At Facebook, we have been growing our global wide-area backbone networks and edge network points-of-presence (POPs) for more than a decade. Today, these networks span multiple continents, both metro and long-haul optical networks, and two parallel IP backbone networks. All of these networks are rapidly expanding to support accelerating growth in both egress traffic (to internet) and even larger internal machine-to-machine traffic demands.
Our previous network provisioning systems proved inadequate for the scale and complexity of building these networks, so we created our own comprehensive, flexible workflow system with Zero Touch Provisioning. This new framework has already empowered our engineers to move faster, to solve problems more creatively, and to take a far more iterative approach to building our networks and our network deployment tools.

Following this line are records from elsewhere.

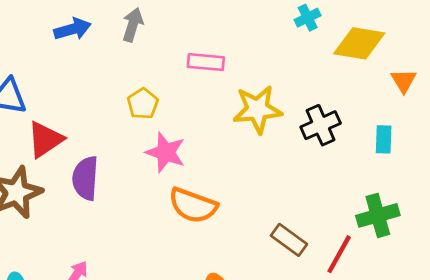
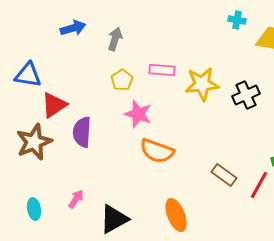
cyan cross: (308, 18) -> (237, 20), turned 36
gray arrow: (133, 25) -> (115, 39), moved
pink rectangle: (206, 62) -> (162, 70), moved

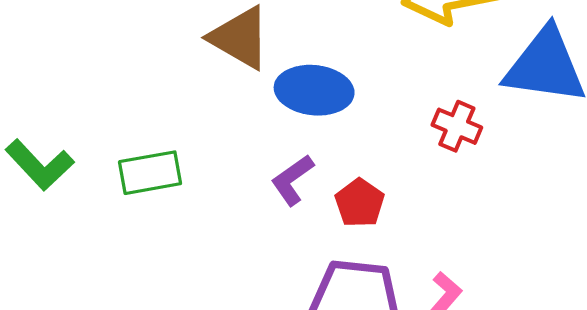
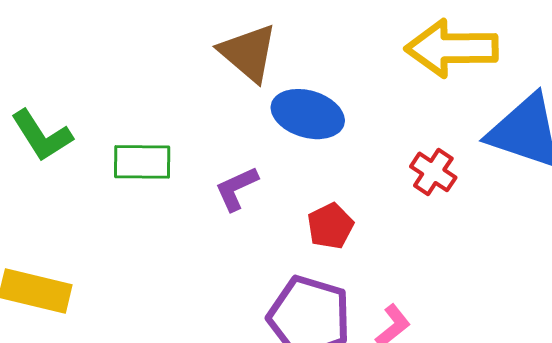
purple L-shape: (292, 180) -> (236, 188), moved

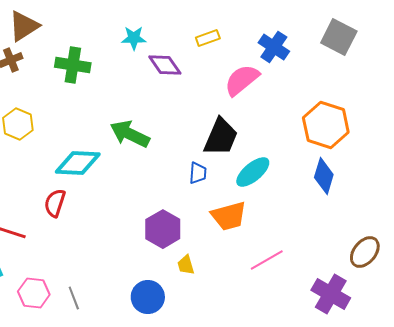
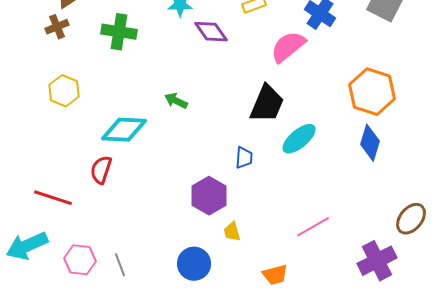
green arrow: (130, 134) -> (176, 101), size x0.6
blue trapezoid: (198, 173) -> (244, 158), moved
orange trapezoid: (229, 216) -> (275, 275), moved, size x0.7
purple cross: (331, 294) -> (377, 261), turned 33

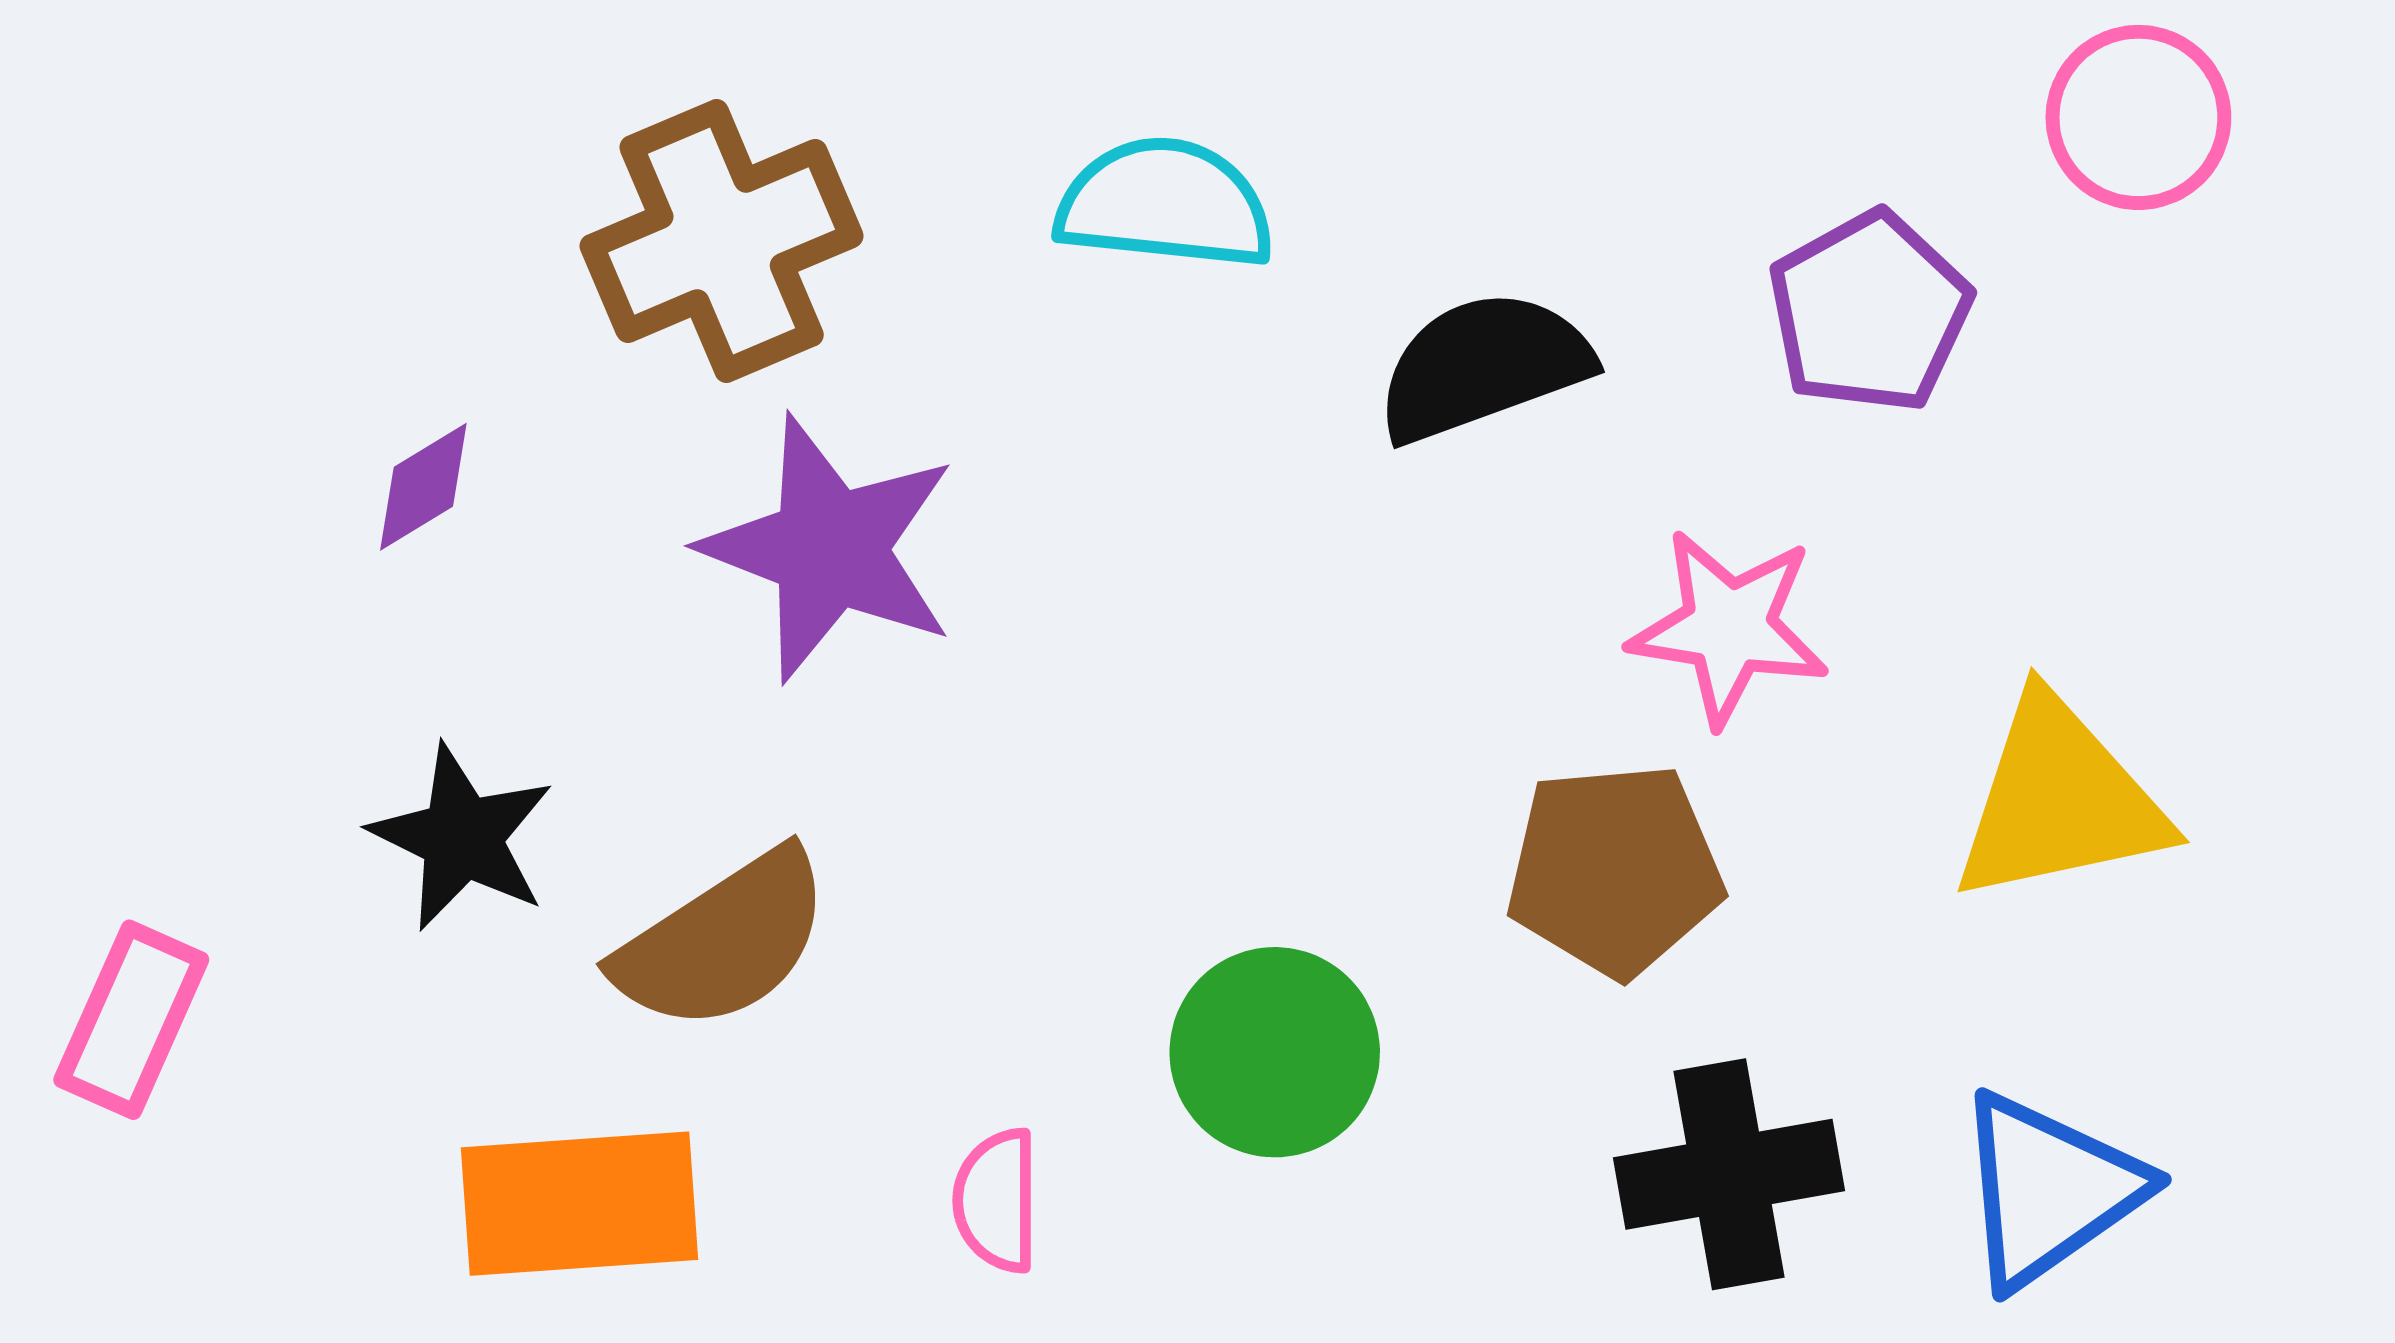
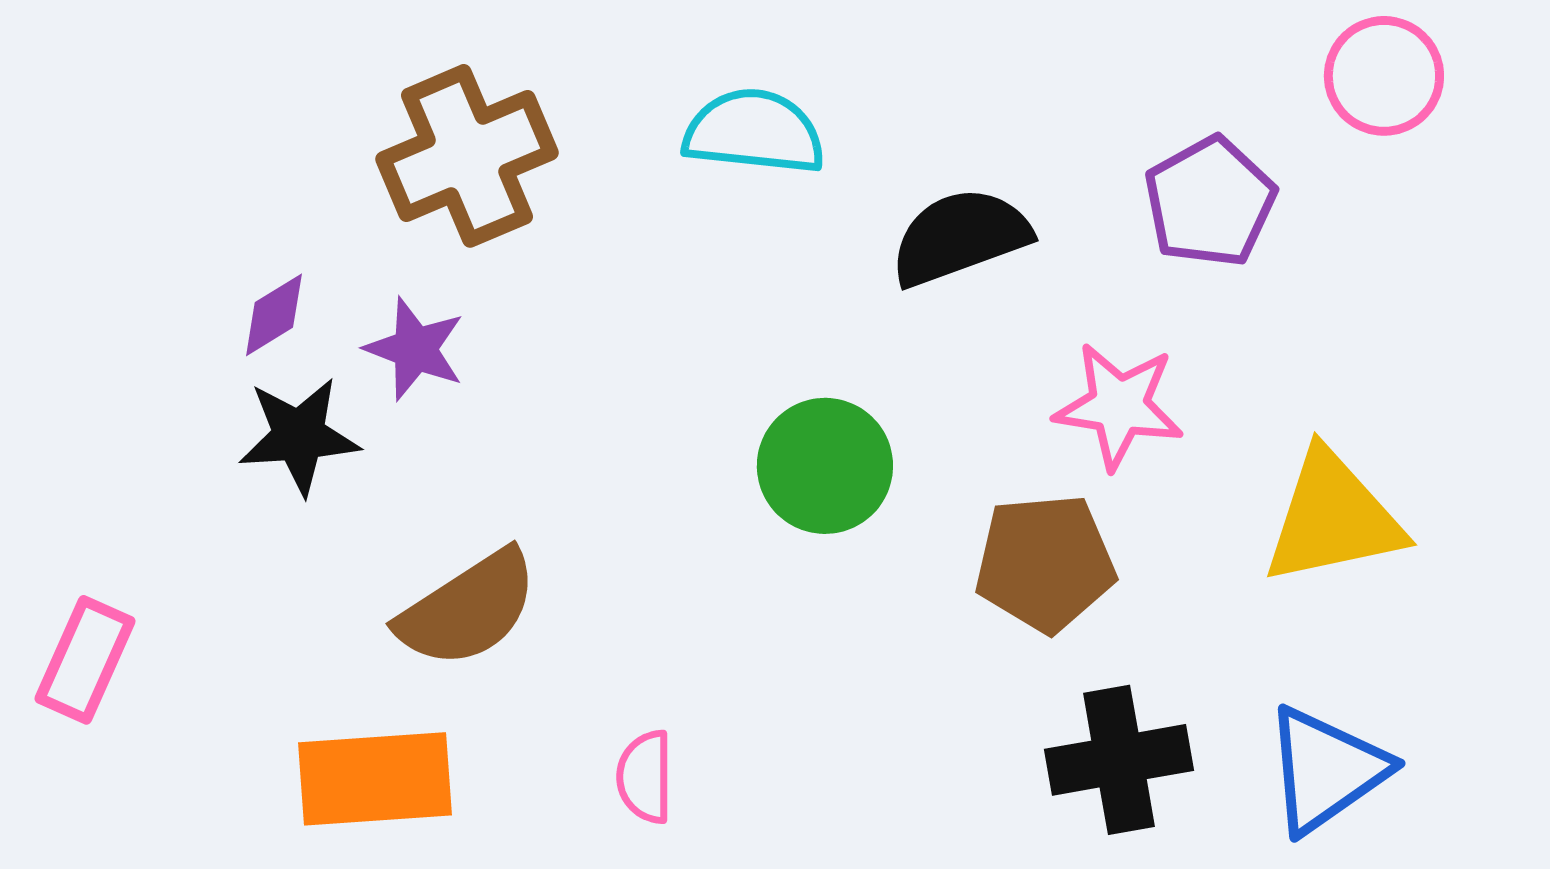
purple star: (830, 549) -> (415, 349), moved, size x0.6
black star: (462, 837) -> (299, 436), moved, turned -30
green circle: (1275, 1052) -> (825, 466), moved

Challenges of rapid growth
Building backbone networks at Facebook’s velocity and scale presents our network engineers with unprecedented and unique technical challenges. The fundamentally heterogeneous nature of geographically dispersed IP and optical backbone networks does not easily fit the conventional approaches of automating network builds often used in more homogeneous data center networks.
For many years, network engineers at Facebook approached these backbone growth challenges in a way not dissimilar from the rest of our industry. While we built tools to support the work of our network engineers, the overall approach was to write documentation (MOP, or method of procedure) and to hire more engineers to follow these increasingly detailed MOPs in our rapidly increasing deployment schedules. The tools, where they existed, were merely lines in a lengthy MOP for human engineers to execute manually.
Automation, but not enough. Then, a fresh approach with Vending Machine.
Facebook’s rapidly growing backbone traffic demands strained our ability to keep up, and the manual approaches were no longer enough. Pushing to build network more quickly led to increased errors and escalating impacts to our services. We understood that we needed to shift to a more software-centric approach to building our backbone and automate the MOPs.
Initially, the backbone network team attempted to use an older Facebook system for interacting over console/serial connections to build data center servers and top-of-rack switches more than a decade ago. This console-based approach was state-of-the-art at the time, though provisioning over a console was not always fast or predictable. For a backbone network spread across the world, it was even more fragile.
This provisioning system had started small and focused, but, over time, many new network use cases, platforms, and roles were added, all within a single code path of if/else conditionals. At its apex, this single provisioning system was used to build nearly every Facebook network device, from top-of-rack switches all the way up to complex backbone MPLS and BGP peering routers. As code complexity grew, it became harder to troubleshoot, to fix when it broke, or to extend in solving new challenges.
Ultimately, these challenges drove Facebook’s network engineers to develop a completely new approach for network deployment workflows. We called it Vending Machine, a name inspired by the machines that dispense candy and soft drinks. In the case of Facebook’s Vending Machine, the input is a device role, location, and platform, and out pops a freshly provisioned network device, ready to deliver production traffic.
ZTP with Python agents
A particularly important challenge in this new Vending Machine system was finding an alternative to unreliable consoles for the automated device provisioning itself. As data center switch vendors began supporting Zero Touch Provisioning (ZTP) features using DHCP for their network platforms, we began working with our backbone IP router and optical equipment vendors to support similar features. This approach allowed us to reuse the DHCP auto-provisioning infrastructure we had built for our servers and to provision network equipment over far more reliable Ethernet management connections.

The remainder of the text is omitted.